### [What the task asks]
Reply with one number: the count of lines in the listing that contain the string "each".

### [Data for processing]
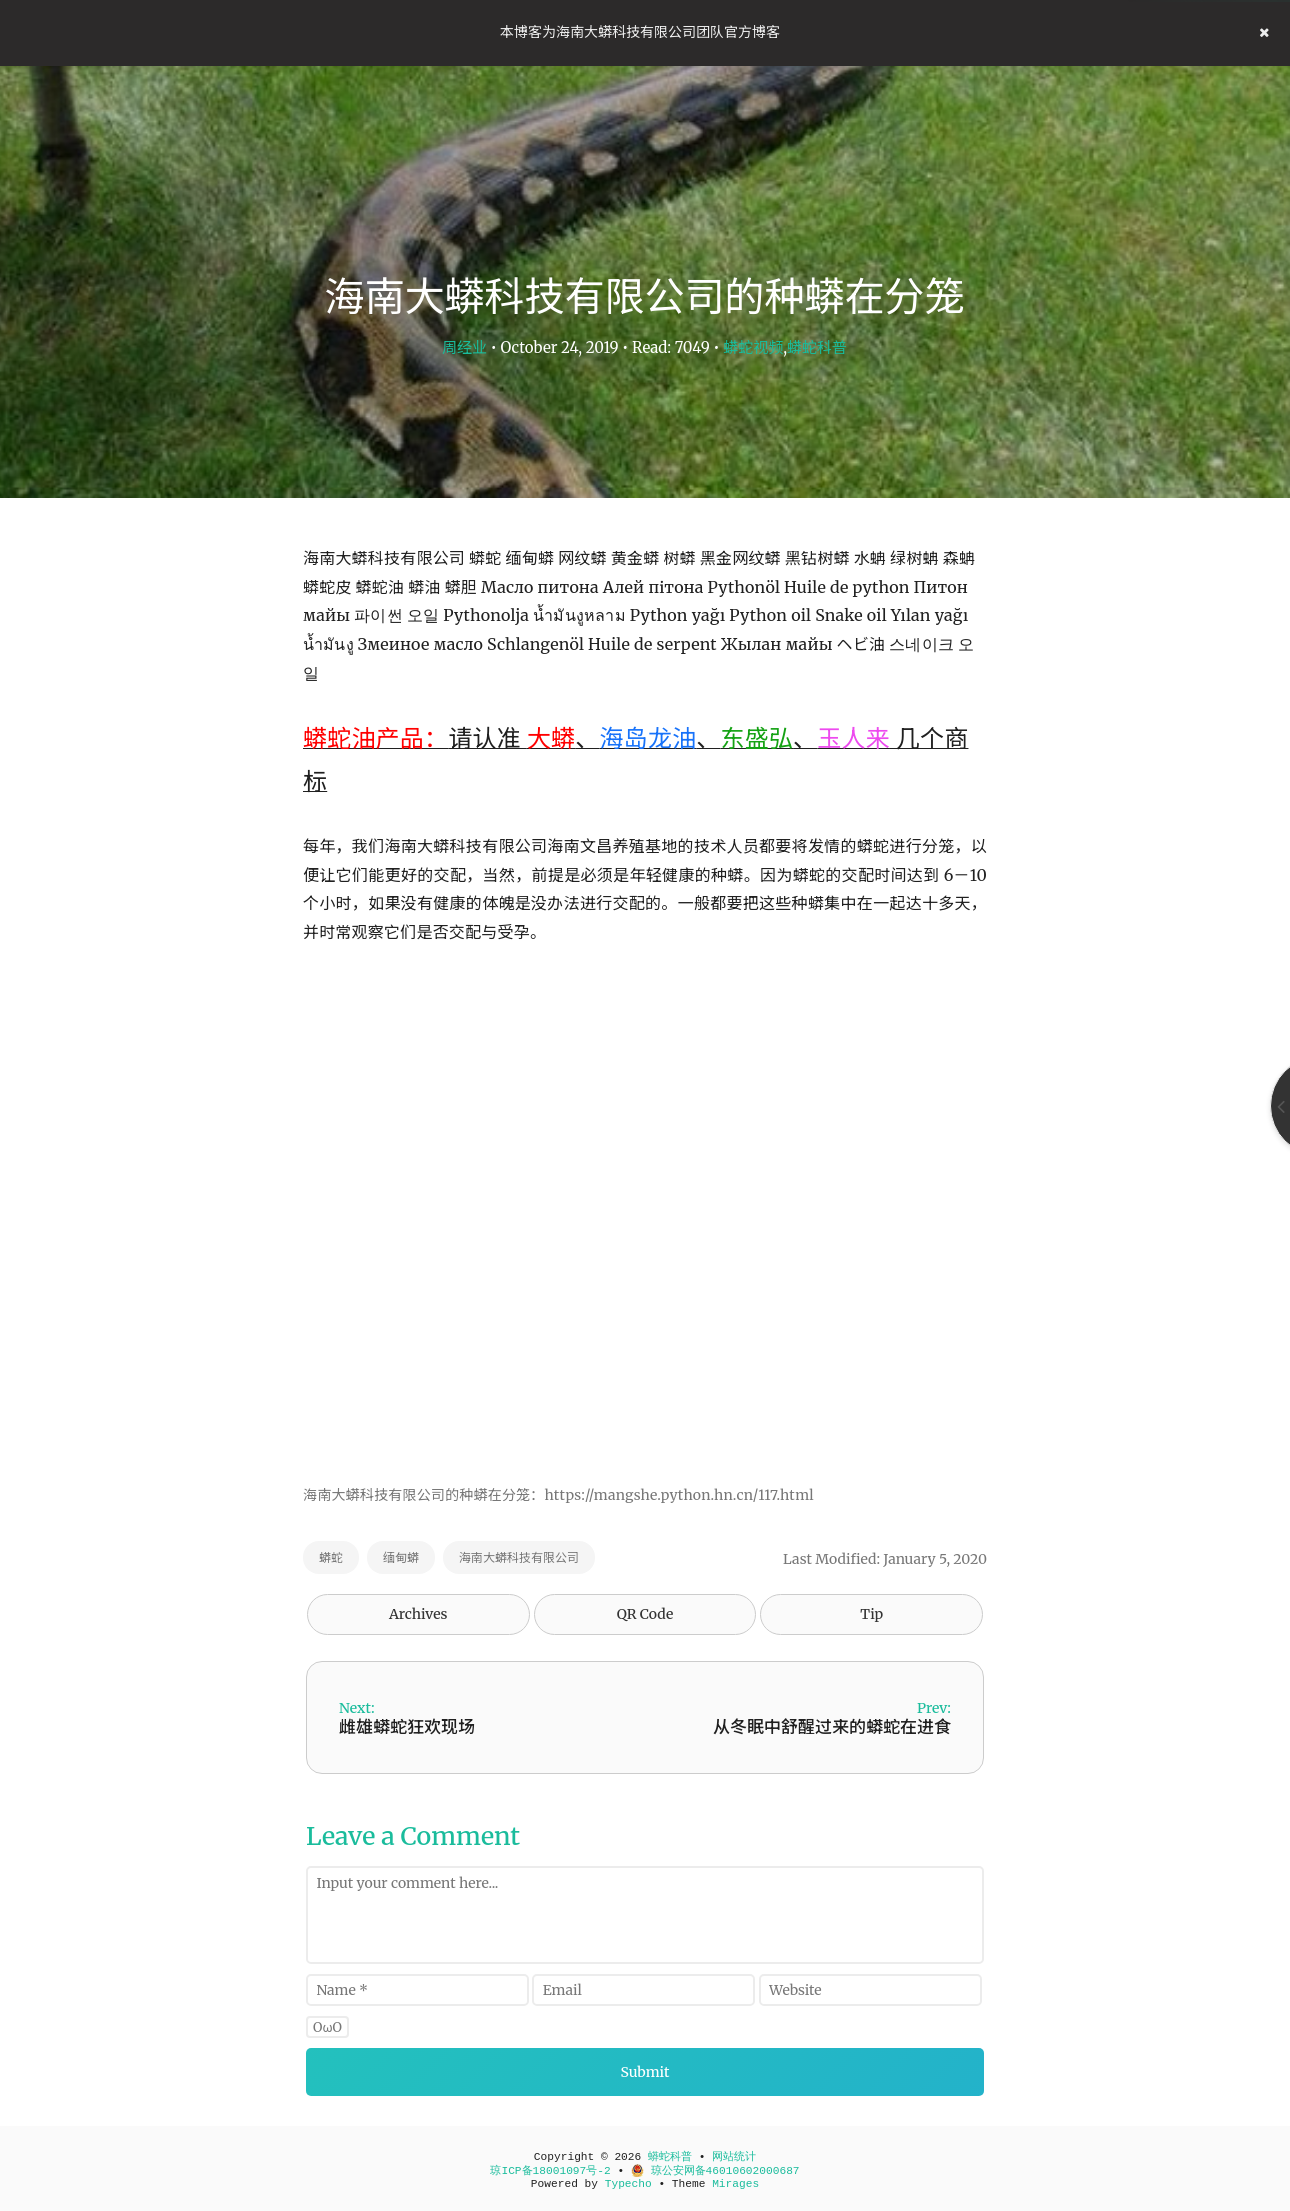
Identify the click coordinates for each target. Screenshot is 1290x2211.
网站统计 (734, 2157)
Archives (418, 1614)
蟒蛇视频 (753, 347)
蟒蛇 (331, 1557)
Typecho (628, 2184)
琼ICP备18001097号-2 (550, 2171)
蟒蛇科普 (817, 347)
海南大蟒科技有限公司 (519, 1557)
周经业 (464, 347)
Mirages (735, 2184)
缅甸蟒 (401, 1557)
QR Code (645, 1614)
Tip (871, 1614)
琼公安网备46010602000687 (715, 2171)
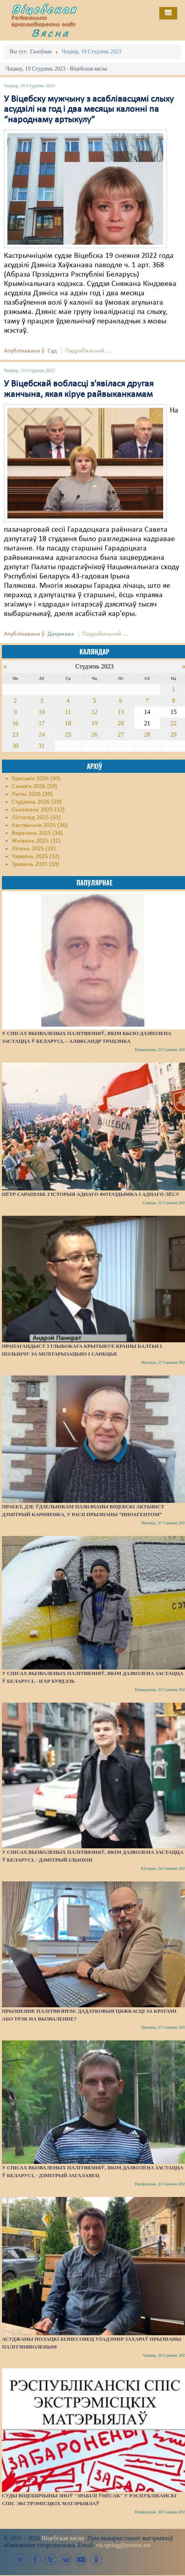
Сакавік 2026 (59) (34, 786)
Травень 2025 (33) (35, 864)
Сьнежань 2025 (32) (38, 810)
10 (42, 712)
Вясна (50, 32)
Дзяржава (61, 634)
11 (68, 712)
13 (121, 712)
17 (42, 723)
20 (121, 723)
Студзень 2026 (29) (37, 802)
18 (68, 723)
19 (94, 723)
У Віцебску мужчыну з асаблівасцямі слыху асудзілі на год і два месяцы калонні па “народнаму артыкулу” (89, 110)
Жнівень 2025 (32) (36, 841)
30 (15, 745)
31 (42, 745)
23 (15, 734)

==

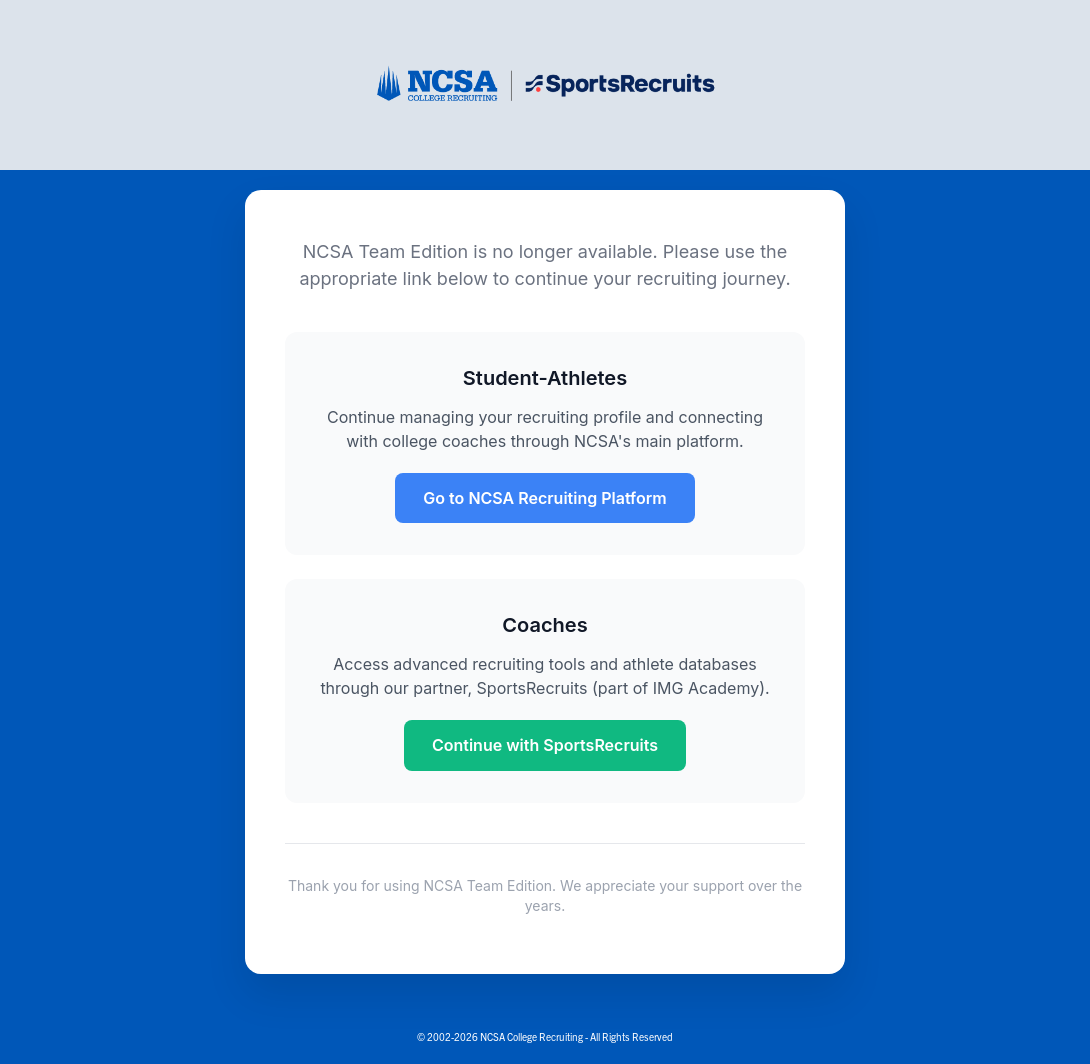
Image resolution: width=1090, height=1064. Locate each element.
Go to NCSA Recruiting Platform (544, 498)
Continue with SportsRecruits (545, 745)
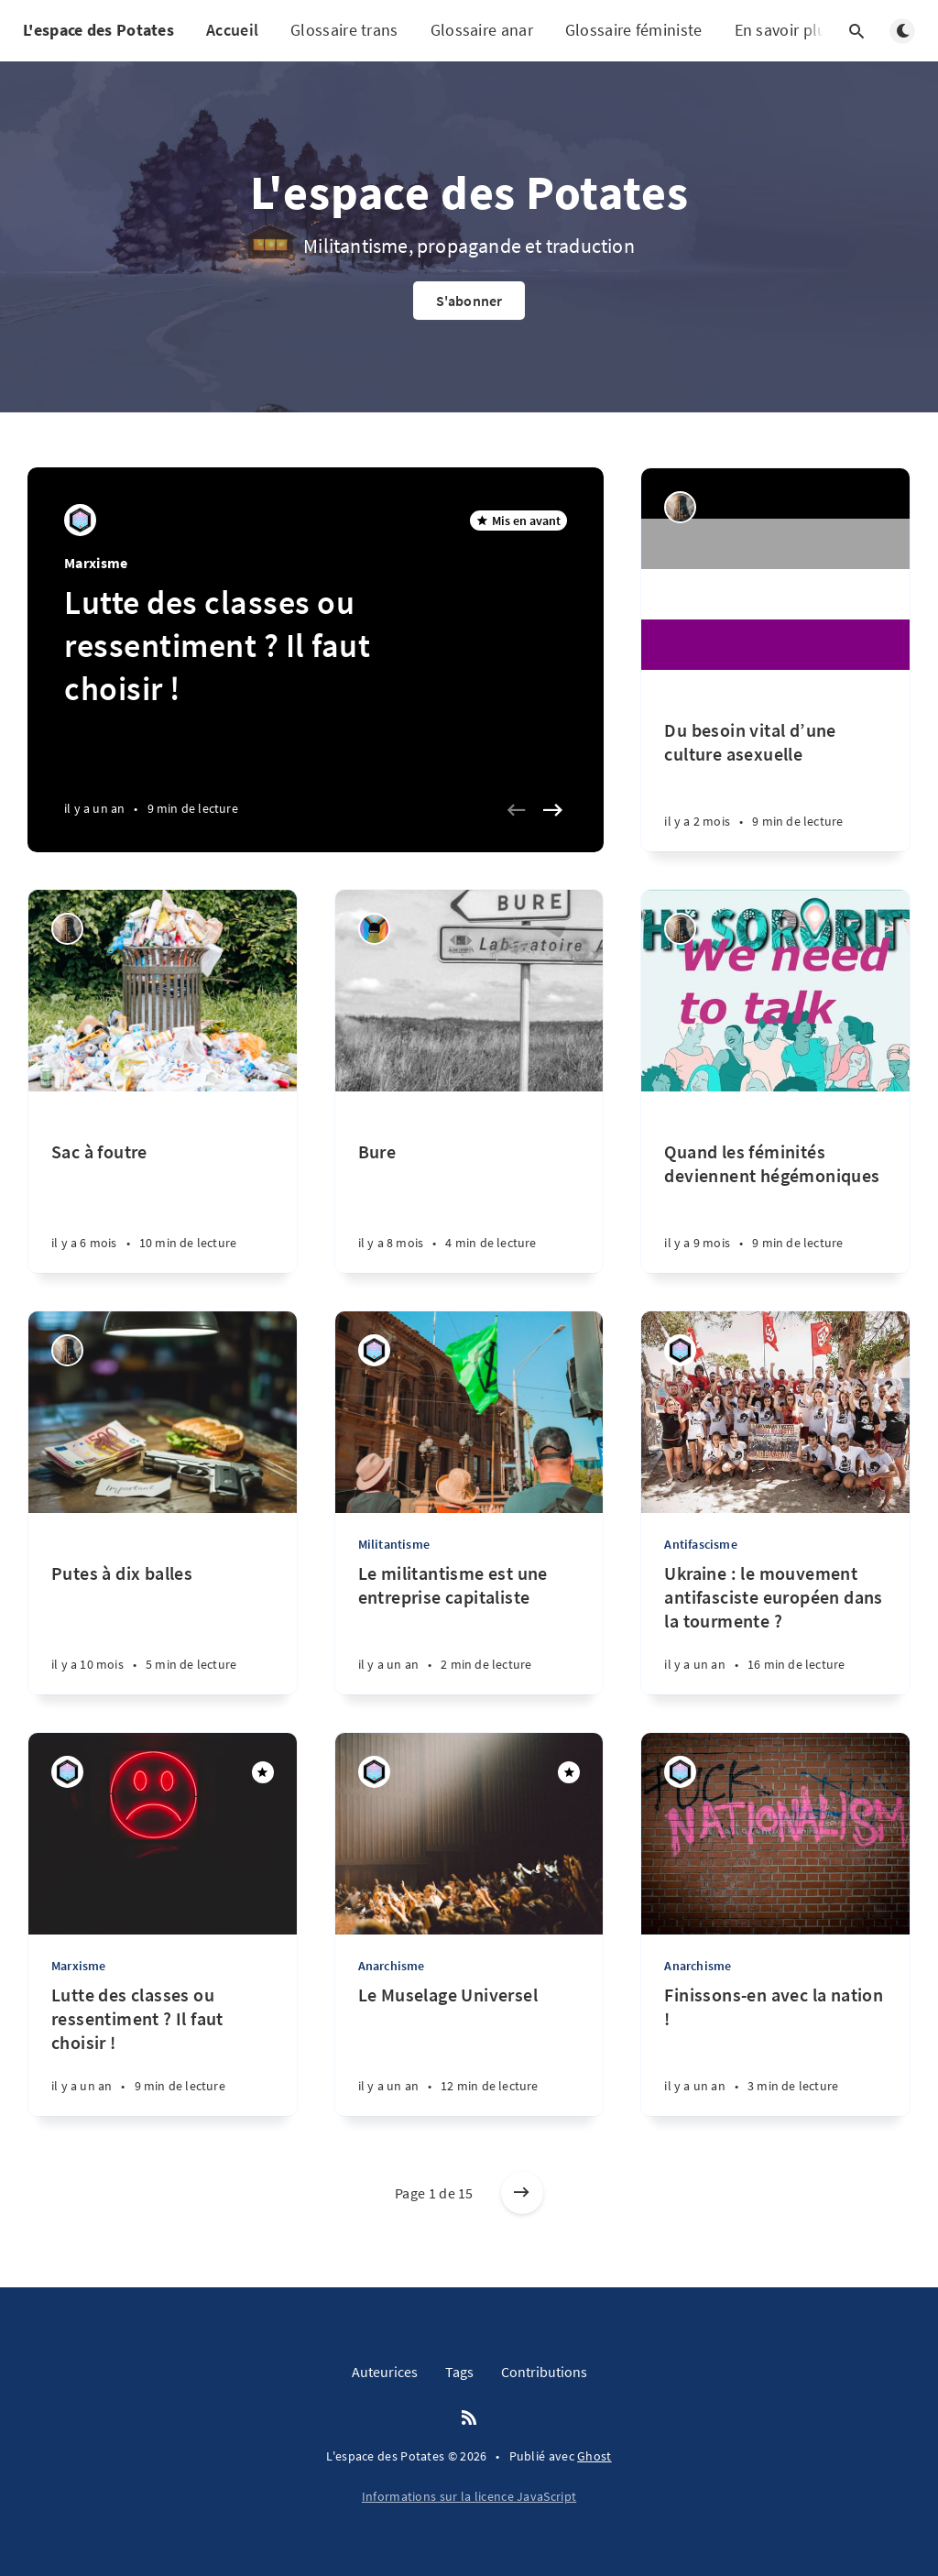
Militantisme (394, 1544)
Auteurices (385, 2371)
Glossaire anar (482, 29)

### [Your solution]
2